Search code examples
javacperformancecosine-similarity

Cosine-similarity performance in Java 15 times slower than equivalent C?


I have two functions, each of which calculates the cosine similarity of two different vectors. One is written in Java, and one in C.

In both cases I am declaring two 200 element arrays inline, and then calculating their cosine similarity 1 million times. I'm not counting the time for the jvm to startup. The Java implementation is nearly 15 times slower than the C implementation.

My questions are:

1.) Is it reasonable to assume that for tight loops of simple math c is still an order of magnitude faster than java?

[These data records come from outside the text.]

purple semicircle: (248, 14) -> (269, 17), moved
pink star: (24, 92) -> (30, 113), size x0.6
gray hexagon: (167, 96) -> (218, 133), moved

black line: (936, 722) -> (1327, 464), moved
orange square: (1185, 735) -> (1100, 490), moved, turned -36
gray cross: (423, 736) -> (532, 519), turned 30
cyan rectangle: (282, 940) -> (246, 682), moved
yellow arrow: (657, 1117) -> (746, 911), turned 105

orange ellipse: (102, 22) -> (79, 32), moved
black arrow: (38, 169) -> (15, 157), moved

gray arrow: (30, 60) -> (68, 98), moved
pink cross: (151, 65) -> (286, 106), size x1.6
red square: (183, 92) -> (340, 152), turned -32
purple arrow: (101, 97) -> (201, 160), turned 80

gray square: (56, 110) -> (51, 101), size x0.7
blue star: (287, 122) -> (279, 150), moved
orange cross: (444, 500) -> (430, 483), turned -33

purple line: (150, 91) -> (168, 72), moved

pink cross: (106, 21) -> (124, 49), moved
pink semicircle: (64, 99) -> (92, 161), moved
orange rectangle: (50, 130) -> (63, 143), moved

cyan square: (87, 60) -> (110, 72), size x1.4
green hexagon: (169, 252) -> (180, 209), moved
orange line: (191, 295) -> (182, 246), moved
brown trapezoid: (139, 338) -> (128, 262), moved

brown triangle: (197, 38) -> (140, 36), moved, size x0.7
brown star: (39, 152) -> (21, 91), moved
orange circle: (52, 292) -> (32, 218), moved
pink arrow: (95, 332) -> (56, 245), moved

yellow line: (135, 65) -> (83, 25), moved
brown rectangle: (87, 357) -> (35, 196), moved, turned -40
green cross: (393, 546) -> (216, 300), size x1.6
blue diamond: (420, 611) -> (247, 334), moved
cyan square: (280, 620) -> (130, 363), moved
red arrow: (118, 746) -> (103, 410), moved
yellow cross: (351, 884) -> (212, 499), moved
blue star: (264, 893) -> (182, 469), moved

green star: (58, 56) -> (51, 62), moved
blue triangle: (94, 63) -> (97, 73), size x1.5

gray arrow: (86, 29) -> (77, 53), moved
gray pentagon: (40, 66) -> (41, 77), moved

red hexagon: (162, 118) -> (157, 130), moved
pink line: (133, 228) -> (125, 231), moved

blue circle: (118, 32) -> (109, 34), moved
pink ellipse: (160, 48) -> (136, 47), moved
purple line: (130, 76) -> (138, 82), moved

2.) Is there some mistake in the java code, or some sane optimization that would dramatically speed it up?

Thanks.

C:

#include <math.h>

int main()
{
  int j;
  for (j = 0; j < 1000000; j++) {
    calc();
  }

  return 0;

}

int calc ()
{

  double a [200] = {0.269852, -0.720015, 0.942508, ...};
  double b [200] = {-1.566838, 0.813305, 1.780039, ...};

  double p = 0.0;
  double na = 0.0;
  double nb = 0.0;
  double ret = 0.0;

  int i;
  for (i = 0; i < 200; i++) {
    p += a[i] * b[i];
    na += a[i] * a[i];
    nb += b[i] * b[i];
  }

  return p / (sqrt(na) * sqrt(nb));

}

$ time ./cosine-similarity

0m2.952s

Java:

public class CosineSimilarity {

            public static void main(String[] args) {

                long startTime = System.nanoTime();

                for (int i = 0; i < 1000000; i++) {
                    calc();
                }

                long endTime = System.nanoTime();
                long duration = (endTime - startTime);

                System.out.format("took %d%n seconds", duration / 1000000000);

            }

            public static double calc() {

                double[] vectorA = new double[] {0.269852, -0.720015, 0.942508, ...};
                double[] vectorB = new double[] {-1.566838, 0.813305, 1.780039, ...};

                double dotProduct = 0.0;
                double normA = 0.0;
                double normB = 0.0;
                for (int i = 0; i < vectorA.length; i++) {
                    dotProduct += vectorA[i] * vectorB[i];
                    normA += Math.pow(vectorA[i], 2);
                    normB += Math.pow(vectorB[i], 2);
                }
                return dotProduct / (Math.sqrt(normA) * Math.sqrt(normB));
            }
    }

$ java -cp . -server -Xms2G -Xmx2G CosineSimilarity

took 44 seconds

Edit:

Math.pow was indeed the culprit. Removing it brought the performance right on par with that of C.


Solution

  • Math.pow(a, b) does math.exp( math.log (a)*b) it's going to a very expensive way to square a number.

    I suggest you write the Java code similar to the way you wrote the C code to get a closer result.

    Note: the JVM can take a couple of seconds to warm up the code. I would run the test for longer.